From their site: Haiku Deck helps you make "presentations that inspire. Meet Haiku Deck, a completely new kind of presentation software. We make telling your story simple, beautiful, and fun."

In Haiku Learning: Use Embed the Web to embed a Haiku Deck for any presentation, then hit play to scroll automatically through your beautifully-crafted deck, or use the arrow keys to move from slide to slide. Haiku Deck is responsive, SSL, and looks like it was made to fit inside a content block.

Haiku Deck embedded in Haiku Learning
Here's what Haiku Deck looks like embedded into a Haiku Learning content block. Perfect fit.

How do I get the embed code?

When viewing any Haiku Deck through the web application, hover over the little + sign icon to reveal additional sharing options, on the left hand side. This should present an Embed <> option. Copy/paste the code into a new Embed the Web content block, and you should be all set!

Haiku Deck embed code
Getting an embed code from Haiku Deck.

Why should I try it?

At every conference I've been to representing Haiku Learning (every one!) we've had some super-excited folks come up to our booth, all ready to talk some mad love about how much they adore Haiku Deck. And we always say, "We love Haiku Deck, too! Did you know you can embed it into Haiku Learning?" For a moment, they're a little sad when they realize they're at the wrong booth...but then they get excited when they see how cool we work together. It's like we were meant for each other, Haiku Learning and Haiku Deck. And hey, we're always happy to be associated with such a wonderful tool.

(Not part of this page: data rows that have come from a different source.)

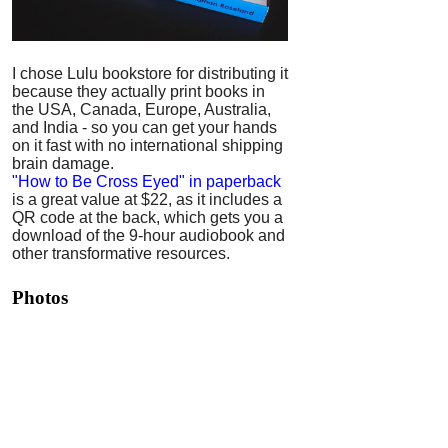
I chose Lulu bookstore for distributing it
because they actually print books in
the USA, Canada, Europe, Australia,
and India - so you can get your hands
on it fast with no international shipping
brain damage.
"How to Be Cross Eyed" in paperback
is a great value at $22, as it includes a
QR code at the back, which gets you a
download of the 9-hour audiobook and
other transformative resources.
Photos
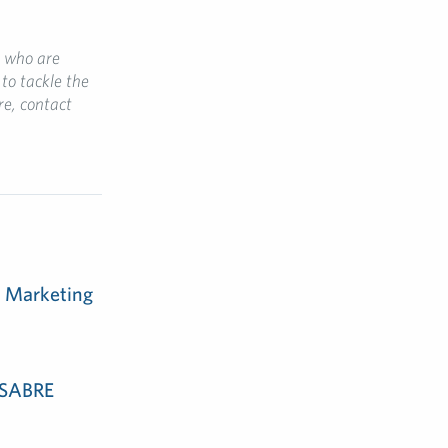
, who are
to tackle the
re, contact
m Marketing
e SABRE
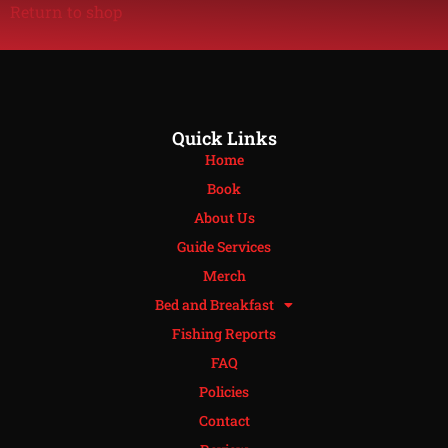
Return to shop
Quick Links
Home
Book
About Us
Guide Services
Merch
Bed and Breakfast
Fishing Reports
FAQ
Policies
Contact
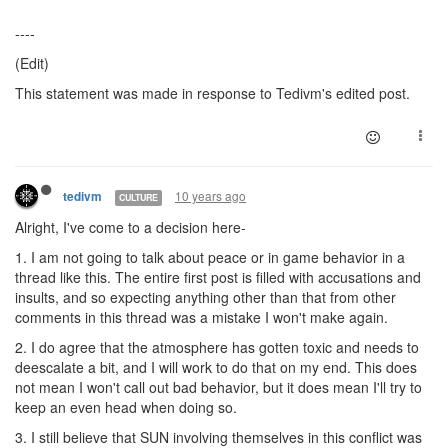
----
(Edit)
This statement was made in response to Tedivm's edited post.
10 years ago
tedivm
CULTURE
Alright, I've come to a decision here-
1. I am not going to talk about peace or in game behavior in a
thread like this. The entire first post is filled with accusations and
insults, and so expecting anything other than that from other
comments in this thread was a mistake I won't make again.
2. I do agree that the atmosphere has gotten toxic and needs to
deescalate a bit, and I will work to do that on my end. This does
not mean I won't call out bad behavior, but it does mean I'll try to
keep an even head when doing so.
3. I still believe that SUN involving themselves in this conflict was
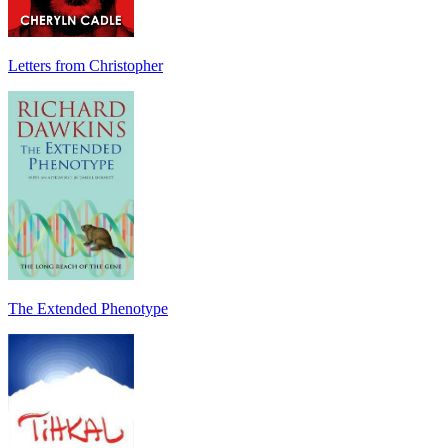
Letters from Christopher
The Extended Phenotype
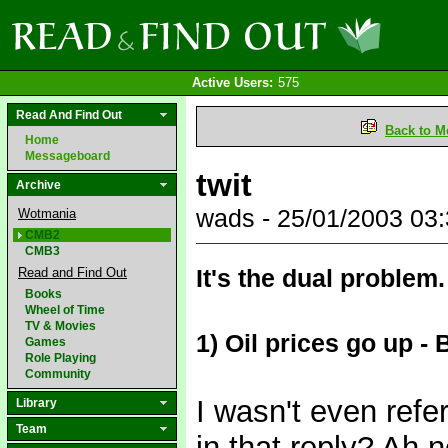
Active Users:
575
Read And Find Out
Back to M
Home
Messageboard
twit
Archive
wads - 25/01/2003 03
Wotmania
CMB2
CMB3
It's the dual problem.
Read and Find Out
Books
Wheel of Time
TV & Movies
1) Oil prices go up 
Games
Role Playing
Community
I wasn't even refer
Library
Team
in that reply? Ah 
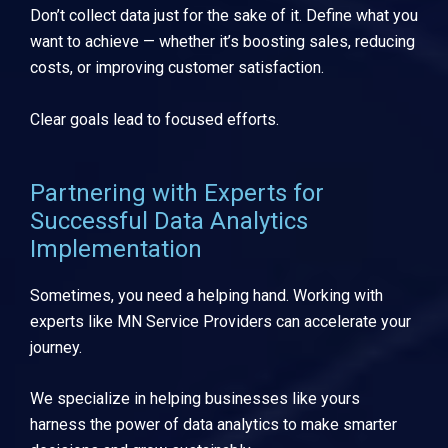
Don’t collect data just for the sake of it. Define what you
want to achieve — whether it’s boosting sales, reducing
costs, or improving customer satisfaction.
Clear goals lead to focused efforts.
Partnering with Experts for
Successful Data Analytics
Implementation
Sometimes, you need a helping hand. Working with
experts like MN Service Providers can accelerate your
journey.
We specialize in helping businesses like yours
harness the power of data analytics to make smarter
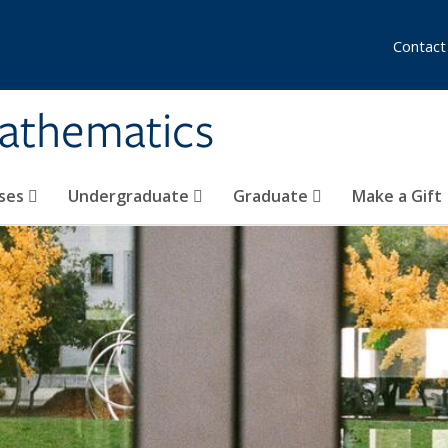
Contact
athematics
ses
Undergraduate
Graduate
Make a Gift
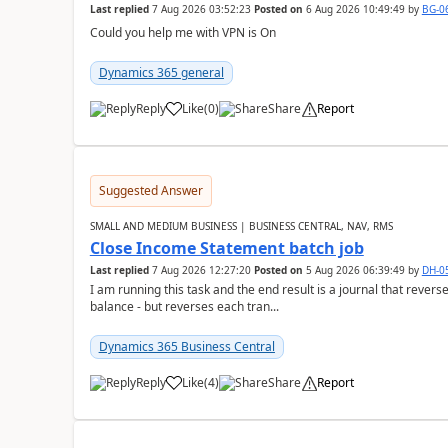
Last replied
7 Aug 2026 03:52:23
Posted on
6 Aug 2026 10:49:49
by
BG-0
Could you help me with VPN is On
Dynamics 365 general
Reply
Like
(
0
)
Share
Report
Suggested Answer
SMALL AND MEDIUM BUSINESS | BUSINESS CENTRAL, NAV, RMS
Close Income Statement batch job
Last replied
7 Aug 2026 12:27:20
Posted on
5 Aug 2026 06:39:49
by
DH-0
I am running this task and the end result is a journal that reverse
balance - but reverses each tran...
Dynamics 365 Business Central
Reply
Like
(
4
)
Share
Report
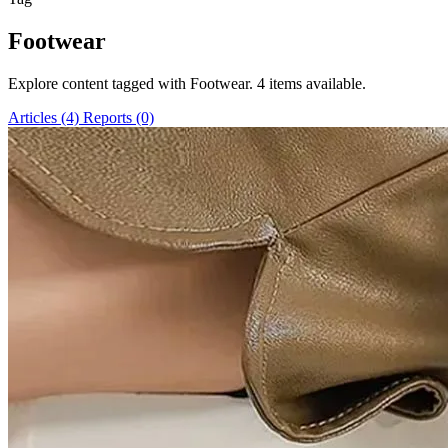
Footwear
Explore content tagged with Footwear. 4 items available.
Articles (4)
Reports (0)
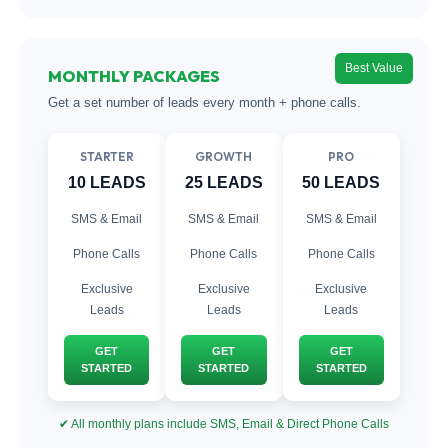
Best Value
MONTHLY PACKAGES
Get a set number of leads every month + phone calls.
STARTER
GROWTH
PRO
10 LEADS
25 LEADS
50 LEADS
SMS & Email
SMS & Email
SMS & Email
Phone Calls
Phone Calls
Phone Calls
Exclusive
Exclusive
Exclusive
Leads
Leads
Leads
GET
GET
GET
STARTED
STARTED
STARTED
✔ All monthly plans include SMS, Email & Direct Phone Calls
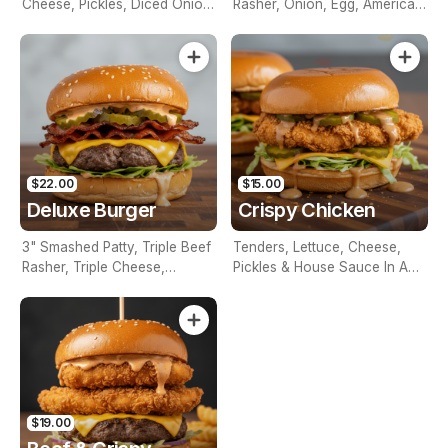
Cheese, Pickles, Diced Onion,
Rasher, Onion, Egg, American
Mustard & Ketchup In A Milk
Cheese, Tomato, Lettuce &
Bun
House Sauce On A Brioche
Bun
$22.00
$15.00
Deluxe Burger
Crispy Chicken
3" Smashed Patty, Triple Beef
Tenders, Lettuce, Cheese,
Rasher, Triple Cheese,
Pickles & House Sauce In A
Lettuce, Pickles & House
Brioche Bun
Sauce In A Brioche Bun
$19.00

Ditch the PowerPoint, I say! Haiku Deck is a presentation tool, yes. And there are lots of alternatives out there, yes. But Haiku Deck stands apart (to me, at least) for its focus on clean design. The awesome readily available themes created by the Haiku Deck team combine with some modern and streamlined slide Types and Layouts to simplify the "good design" part of creating your deck, letting you focus on your content.

Customize your colors. Customize your fonts. Add charts, search for images, or upload your own. But really, they help you stick to just a few items on any specific slide (one image, perhaps, with a title...or a background image with one text box pulling the focus of the slide). Add your talking points in the background. And that's it. Well, of course, then you embed it into Haiku Learning, and you'll see why we think Haiku Deck is pretty awesome!

Be sure to check out their gallery of featured and popular Haiku Decks for some great examples and this video for an introduction to Haiku Deck.

Until next time, embed ALL the things!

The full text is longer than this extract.